7. Il résulte de ces dispositions que le demandeur d'asile auquel l'administration entend faire application du règlement du 26 juin 2013 doit se voir remettre, dès le moment où le préfet est informé de ce qu'il est susceptible d'entrer dans le champ d'application de ce règlement, et, en tout cas, avant la décision par laquelle l'autorité administrative décide de refuser l'admission provisoire au séjour de l'intéressé au motif que la France n'est pas responsable de sa demande d'asile, une information complète sur ses droits, par écrit et dans une langue qu'il comprend. Cette information doit comprendre l'ensemble des éléments prévus au paragraphe 1 de l'article 4 du règlement. Eu égard à la nature desdites informations, la remise par l'autorité administrative de la brochure prévue par les dispositions précitées constitue pour le demandeur d'asile une garantie.

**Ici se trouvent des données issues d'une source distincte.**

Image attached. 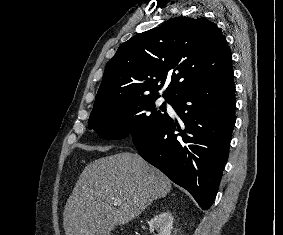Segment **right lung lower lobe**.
Wrapping results in <instances>:
<instances>
[{"label": "right lung lower lobe", "instance_id": "1", "mask_svg": "<svg viewBox=\"0 0 283 235\" xmlns=\"http://www.w3.org/2000/svg\"><path fill=\"white\" fill-rule=\"evenodd\" d=\"M181 121L168 116L147 133L132 138L142 158L185 188L203 209L218 191L235 125L233 72L184 90L170 102Z\"/></svg>", "mask_w": 283, "mask_h": 235}]
</instances>
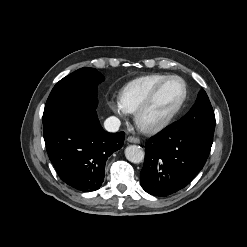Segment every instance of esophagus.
I'll list each match as a JSON object with an SVG mask.
<instances>
[{"label":"esophagus","mask_w":247,"mask_h":247,"mask_svg":"<svg viewBox=\"0 0 247 247\" xmlns=\"http://www.w3.org/2000/svg\"><path fill=\"white\" fill-rule=\"evenodd\" d=\"M127 141L130 142V143H136V144H139L140 143V139L137 138V137H134V136H129L127 138Z\"/></svg>","instance_id":"esophagus-1"}]
</instances>
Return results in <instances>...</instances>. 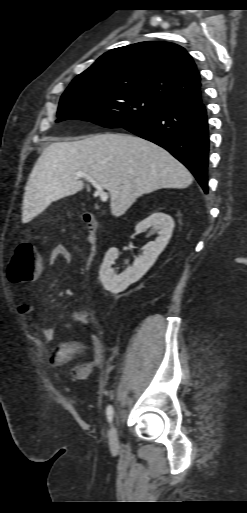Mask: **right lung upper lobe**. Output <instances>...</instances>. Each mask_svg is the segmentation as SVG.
I'll return each mask as SVG.
<instances>
[{"instance_id":"obj_1","label":"right lung upper lobe","mask_w":247,"mask_h":513,"mask_svg":"<svg viewBox=\"0 0 247 513\" xmlns=\"http://www.w3.org/2000/svg\"><path fill=\"white\" fill-rule=\"evenodd\" d=\"M72 82L127 89L168 106L201 99L200 75L192 57L170 42H141L112 49Z\"/></svg>"}]
</instances>
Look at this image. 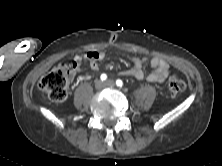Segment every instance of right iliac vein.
Wrapping results in <instances>:
<instances>
[{"instance_id": "obj_1", "label": "right iliac vein", "mask_w": 222, "mask_h": 166, "mask_svg": "<svg viewBox=\"0 0 222 166\" xmlns=\"http://www.w3.org/2000/svg\"><path fill=\"white\" fill-rule=\"evenodd\" d=\"M104 87V83L101 80H97L95 82V88L96 89H102Z\"/></svg>"}]
</instances>
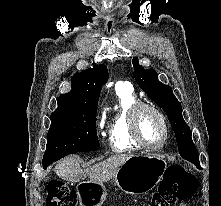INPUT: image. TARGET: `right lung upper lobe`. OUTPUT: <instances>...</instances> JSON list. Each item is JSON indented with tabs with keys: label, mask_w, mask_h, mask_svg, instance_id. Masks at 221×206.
I'll list each match as a JSON object with an SVG mask.
<instances>
[{
	"label": "right lung upper lobe",
	"mask_w": 221,
	"mask_h": 206,
	"mask_svg": "<svg viewBox=\"0 0 221 206\" xmlns=\"http://www.w3.org/2000/svg\"><path fill=\"white\" fill-rule=\"evenodd\" d=\"M108 80L105 65L76 73L71 79V91L58 97V108L54 112L75 111L97 107L101 86Z\"/></svg>",
	"instance_id": "1"
}]
</instances>
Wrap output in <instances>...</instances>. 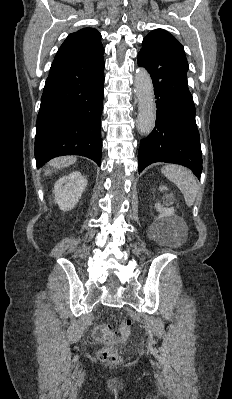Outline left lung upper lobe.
<instances>
[{
  "label": "left lung upper lobe",
  "instance_id": "5c2ea615",
  "mask_svg": "<svg viewBox=\"0 0 232 399\" xmlns=\"http://www.w3.org/2000/svg\"><path fill=\"white\" fill-rule=\"evenodd\" d=\"M143 44H157L169 49L188 70V62L182 44L163 29L151 31L143 40Z\"/></svg>",
  "mask_w": 232,
  "mask_h": 399
}]
</instances>
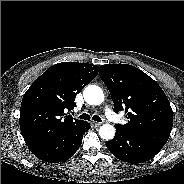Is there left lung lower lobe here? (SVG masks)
Listing matches in <instances>:
<instances>
[{
	"instance_id": "1",
	"label": "left lung lower lobe",
	"mask_w": 184,
	"mask_h": 184,
	"mask_svg": "<svg viewBox=\"0 0 184 184\" xmlns=\"http://www.w3.org/2000/svg\"><path fill=\"white\" fill-rule=\"evenodd\" d=\"M106 146L119 160L135 164L152 159L160 151L145 140L117 126L115 137L107 141Z\"/></svg>"
}]
</instances>
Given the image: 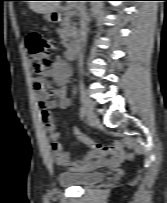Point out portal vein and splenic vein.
Returning <instances> with one entry per match:
<instances>
[{"label":"portal vein and splenic vein","mask_w":167,"mask_h":203,"mask_svg":"<svg viewBox=\"0 0 167 203\" xmlns=\"http://www.w3.org/2000/svg\"><path fill=\"white\" fill-rule=\"evenodd\" d=\"M73 5L72 4H68V8L72 9Z\"/></svg>","instance_id":"obj_1"}]
</instances>
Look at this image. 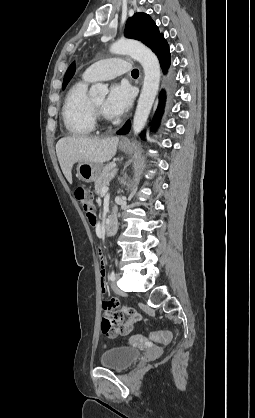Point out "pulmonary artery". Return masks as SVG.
Here are the masks:
<instances>
[{"label": "pulmonary artery", "mask_w": 255, "mask_h": 418, "mask_svg": "<svg viewBox=\"0 0 255 418\" xmlns=\"http://www.w3.org/2000/svg\"><path fill=\"white\" fill-rule=\"evenodd\" d=\"M130 68V63L123 58L104 59L89 66L83 76L91 82L109 80L129 71Z\"/></svg>", "instance_id": "e3ab8cb5"}]
</instances>
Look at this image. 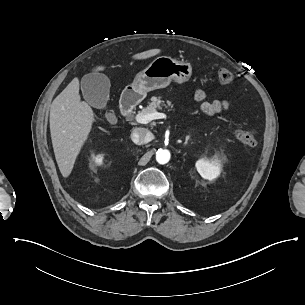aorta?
Listing matches in <instances>:
<instances>
[{"label": "aorta", "mask_w": 305, "mask_h": 305, "mask_svg": "<svg viewBox=\"0 0 305 305\" xmlns=\"http://www.w3.org/2000/svg\"><path fill=\"white\" fill-rule=\"evenodd\" d=\"M170 151L167 150V149H159L157 152H156V161L159 163V164H166L169 162L170 160Z\"/></svg>", "instance_id": "obj_1"}]
</instances>
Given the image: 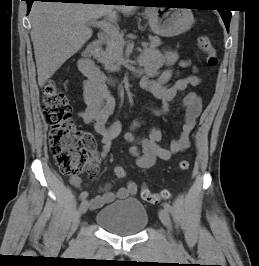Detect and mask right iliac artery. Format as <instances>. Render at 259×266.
<instances>
[{"label": "right iliac artery", "mask_w": 259, "mask_h": 266, "mask_svg": "<svg viewBox=\"0 0 259 266\" xmlns=\"http://www.w3.org/2000/svg\"><path fill=\"white\" fill-rule=\"evenodd\" d=\"M87 196H88V192L87 191H83L80 194V199L81 200H85L87 198Z\"/></svg>", "instance_id": "82829eb1"}]
</instances>
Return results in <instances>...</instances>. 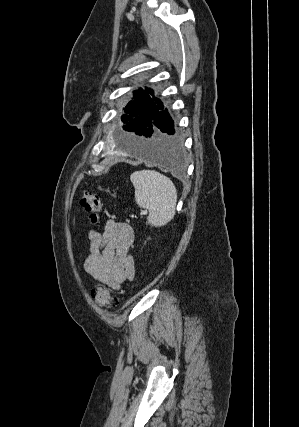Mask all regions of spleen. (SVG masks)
I'll return each mask as SVG.
<instances>
[{
	"label": "spleen",
	"mask_w": 299,
	"mask_h": 427,
	"mask_svg": "<svg viewBox=\"0 0 299 427\" xmlns=\"http://www.w3.org/2000/svg\"><path fill=\"white\" fill-rule=\"evenodd\" d=\"M138 206L149 212L147 223L160 227L166 225L175 215L177 190L165 175L154 170H141L131 174Z\"/></svg>",
	"instance_id": "3e777b00"
}]
</instances>
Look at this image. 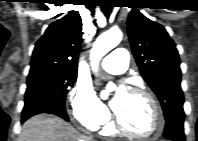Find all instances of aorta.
<instances>
[{
    "instance_id": "obj_1",
    "label": "aorta",
    "mask_w": 198,
    "mask_h": 141,
    "mask_svg": "<svg viewBox=\"0 0 198 141\" xmlns=\"http://www.w3.org/2000/svg\"><path fill=\"white\" fill-rule=\"evenodd\" d=\"M122 31L118 28L110 29L102 33L94 42L90 53V60L94 71H97L99 61L104 55L115 48L122 40ZM115 86L108 84L106 90L101 92V97L107 99L109 92L113 91Z\"/></svg>"
}]
</instances>
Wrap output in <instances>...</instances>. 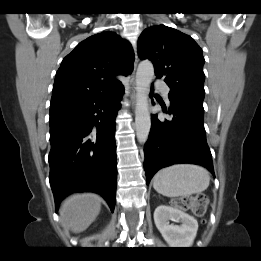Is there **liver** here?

8. Il ressort des pièces du dossier que M. A, qui a indiqué dans son recueil de demande d'asile comprendre l'ourdou, s'est vu remettre le 27 octobre 2022 et dès le début de la procédure de détermination, les documents rédigés en ourdou, correspondant à la brochure prévue au paragraphe 3 de l'article 4 du règlement et contenant les informations mentionnées au point 1 de cet article, notamment le guide du demandeur d'asile et les brochures " J'ai demandé l'asile dans l'Union européenne - quel pays sera responsable de l'analyse de ma demande ' " (A) et " Je suis sous procédure Dublin - qu'est-ce que cela signifie ' " (B). Par suite, le moyen tiré de la méconnaissance des dispositions de l'article 4 du règlement (UE) n° 604/2013 du 26 juin 2013 doit être écarté.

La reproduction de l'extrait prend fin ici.